A £250k cash boost will help people die at home, rather than the hospital.

The money will be spent on hiring extra carers able to help care for terminally ill people at home.

Great Western Hospital chiefs say the project could start to address the comparatively high proportion of people who die in a Swindon hospital bed, rather than their own home. In Swindon, around 70 per cent of people died in hospital – with the situation reversed in Wiltshire.

Kevin McNamara, GWH’s director of strategy, told hospital directors last week that Swindon NHS Clinical Commissioning Group had agreed to fund a quarter-of-a-million pound project to trial an end of life rapid response service.

It is hoped extra carers can be hired by April. The staff will be able to complete the checks needed to get terminally-ill patients out of hospital, so they can die in their own home or a care home. Currently, GWH patients have to wait in hospital while the paperwork is completed.

“Rather than patients being in hospitals and fast-track referrals having to happen in hospital whilst they are waiting here, they will be discharged home or to their usual place of residence,” Mr McNamara said.

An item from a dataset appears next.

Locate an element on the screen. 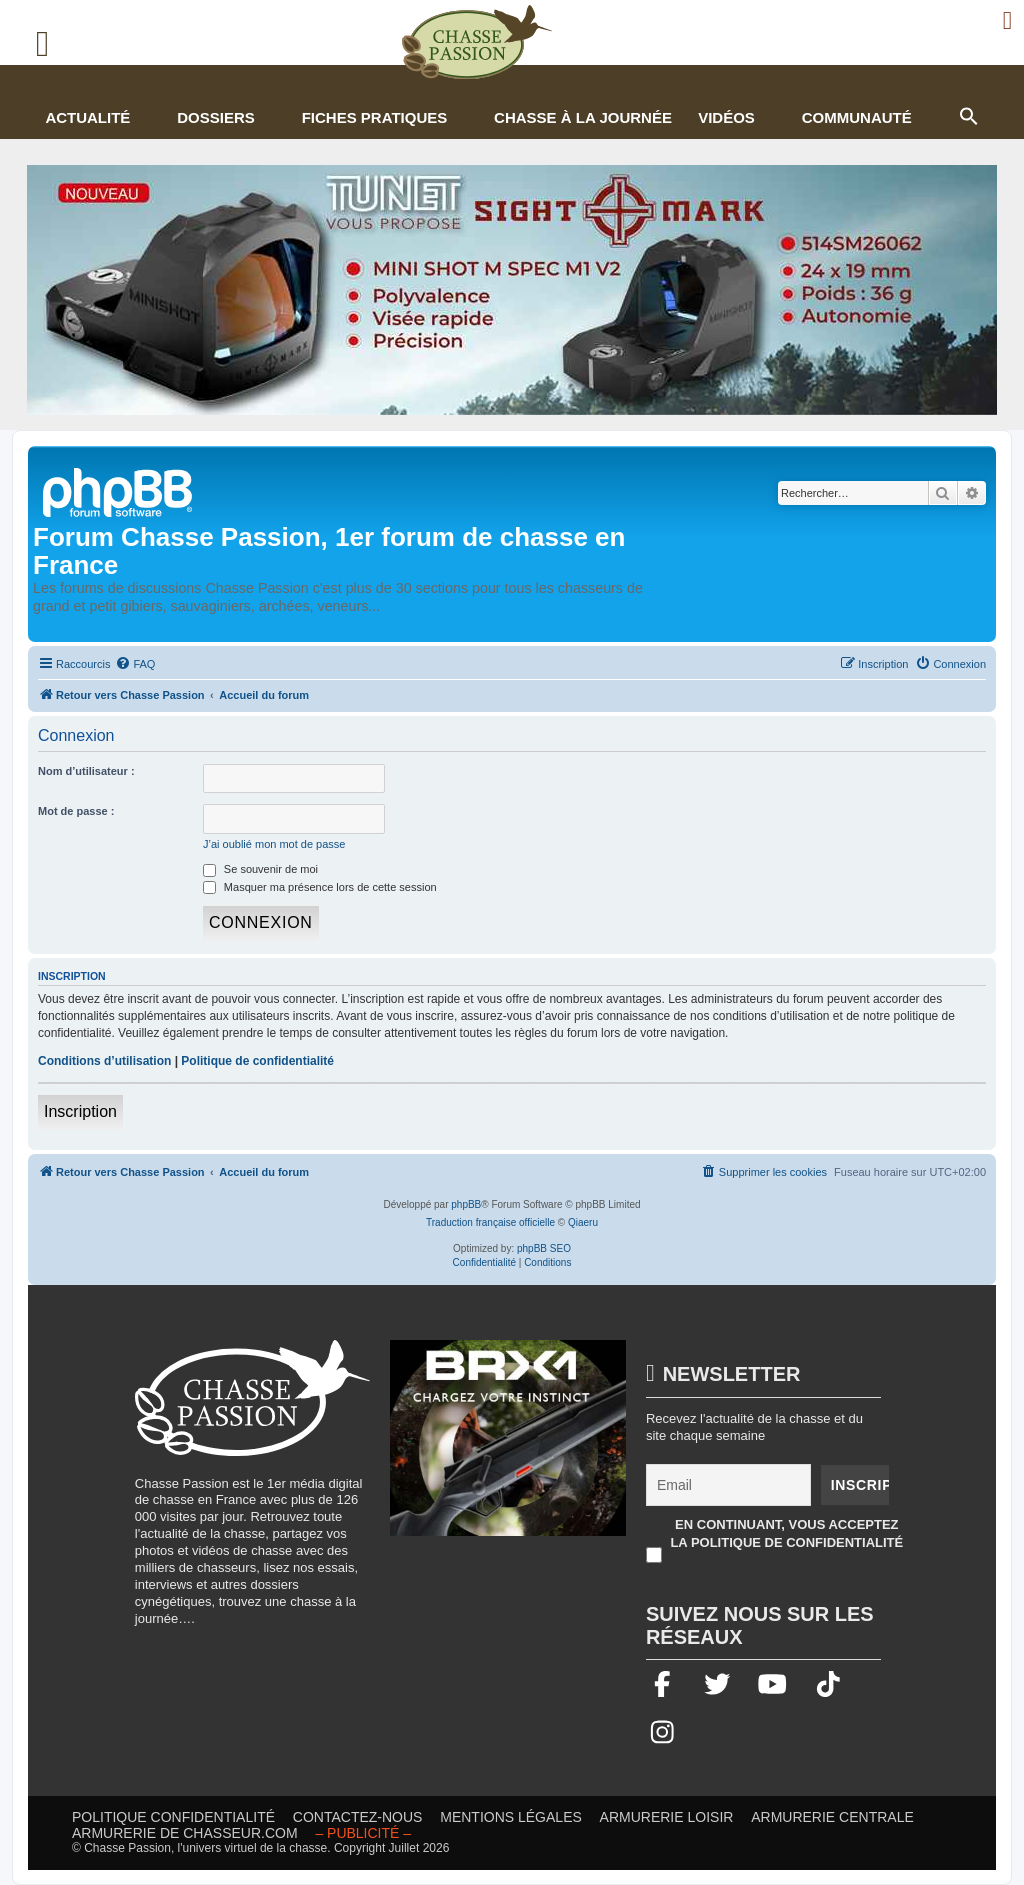  Conditions d’utilisation is located at coordinates (104, 1061).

“Supported by our community teams and healthcare assistants, we can do all those assessments at home. There’s less time wasted in hospital.”

Patients should see the benefits from the project, he added. And by reducing the number of people waiting in hospital unnecessarily, it could also address waiting times linked to bed-blocking.

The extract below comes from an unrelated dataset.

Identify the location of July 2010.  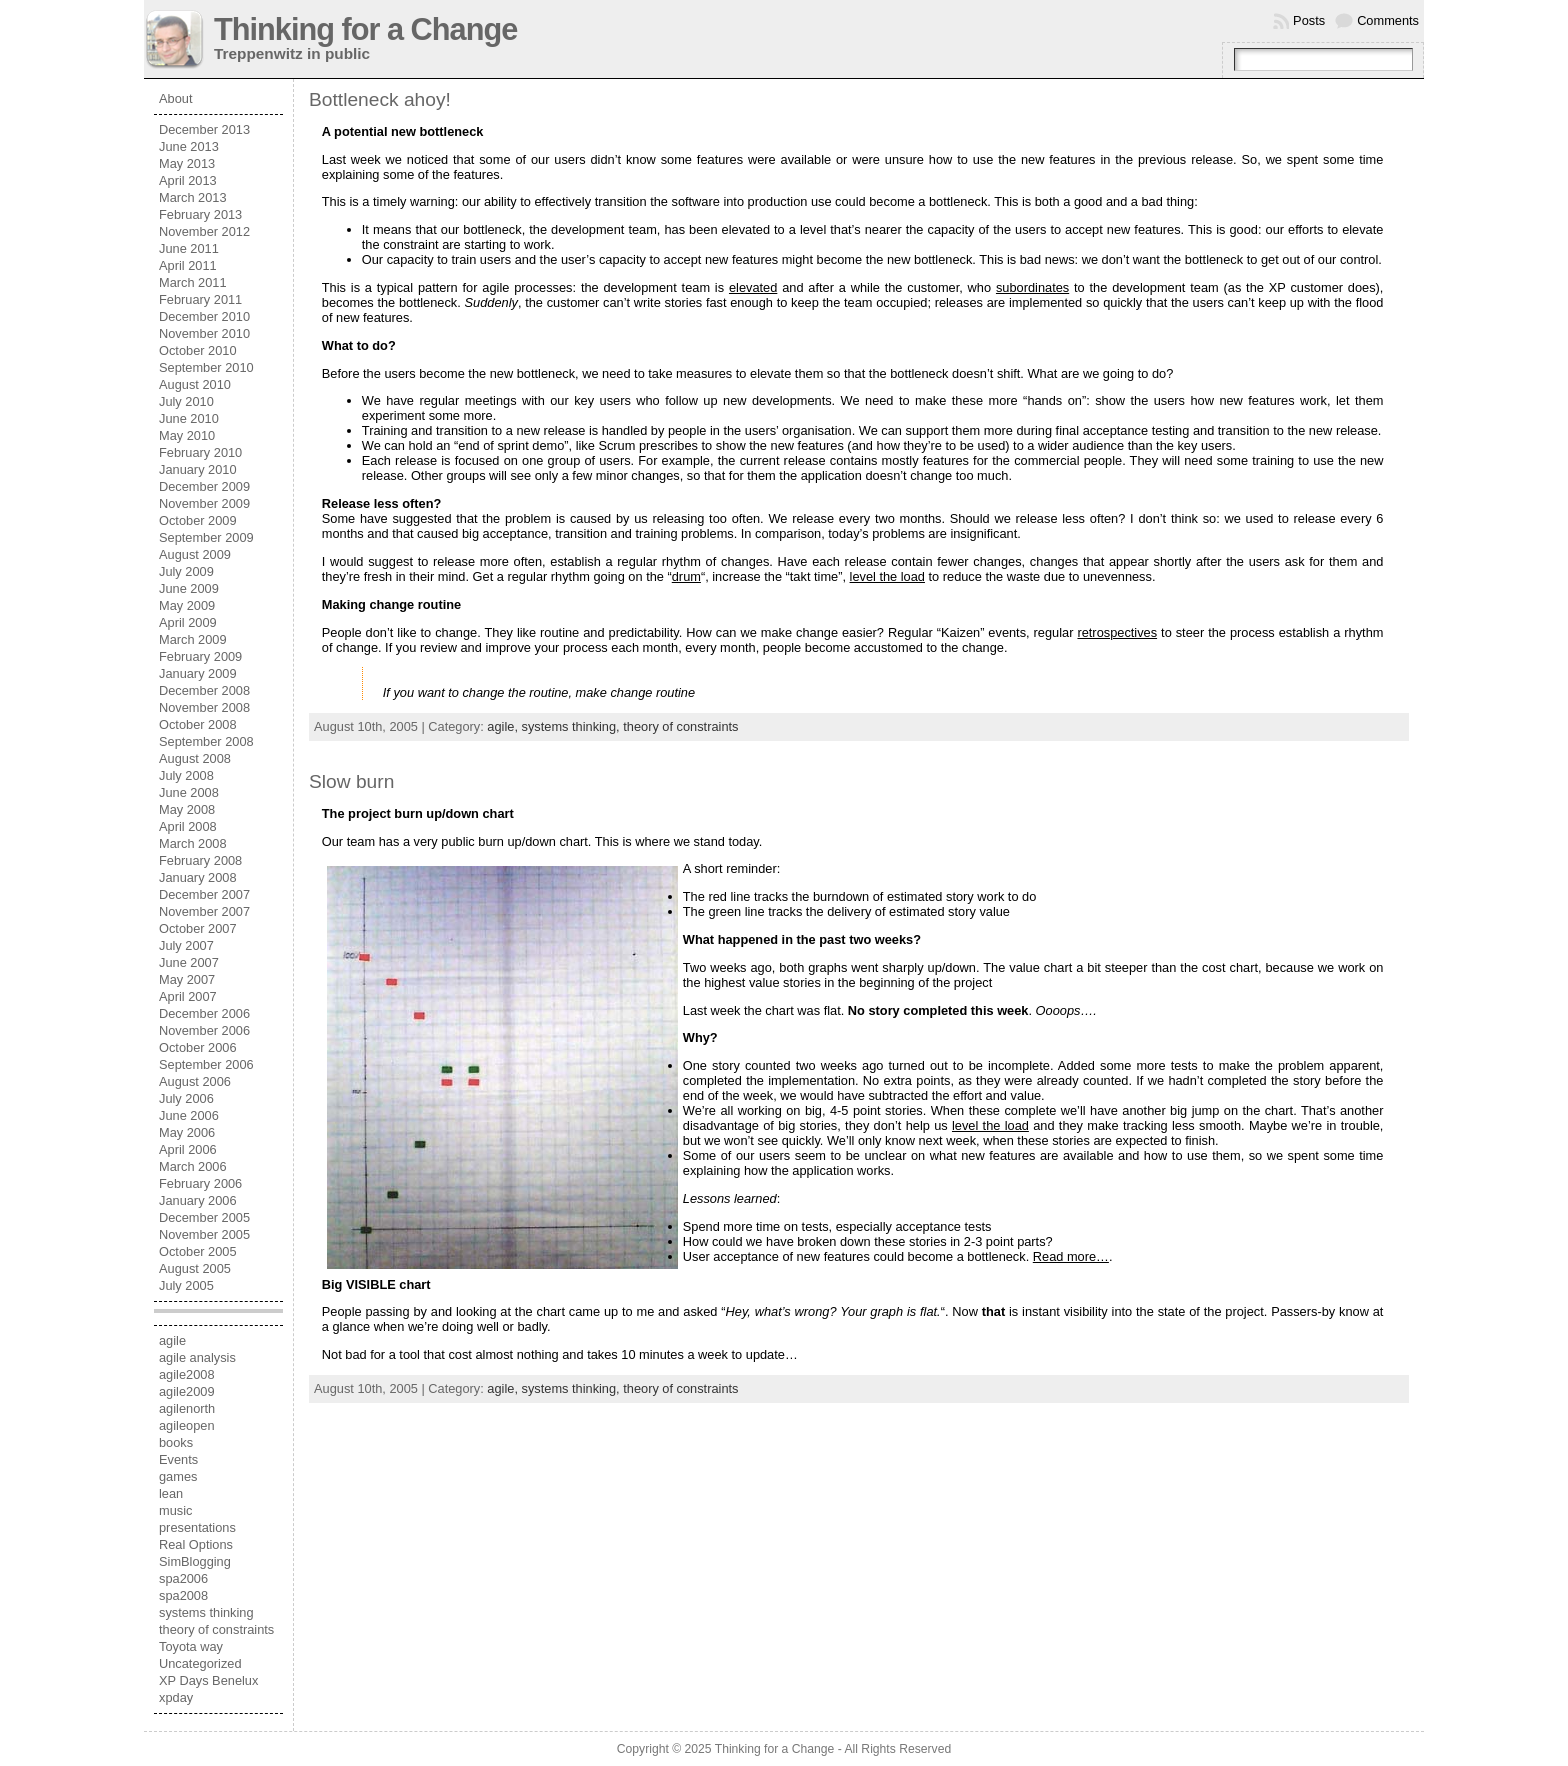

The £250,000 pilot is part of a much bigger project by Swindon CCG, Great Western Hospital and Prospect Hospice to improve end of life care in the town.

Dr Guy Rooney, GWH medical director, said: “One of the things we have been working on for the last year with the CCG, borough and our partners is a new end of life pathway to really make sure that where people do want to die, they are supported in that.”

Among the initiatives are a shared care record and IT system for terminally ill patients.

Branding the shared IT system excellent, Dr Rooney said: “Everyone’s speaking the same language.”

Last year, Gill May, executive nurse at Swindon CCG, said improvements to end of life care in the town could save the NHS more than £780,000

Ms May said the system was currently confused and doctors were not “proactively discussing dying” with patients and their families.

Every year, 1,590 people in Swindon are predicted to need end of life or specialist palliative care. This is set to increase, by 2020 rising to 1,685.

For a fifth of those who die at GWH it is not known where the patient would have rather died, the CCG said.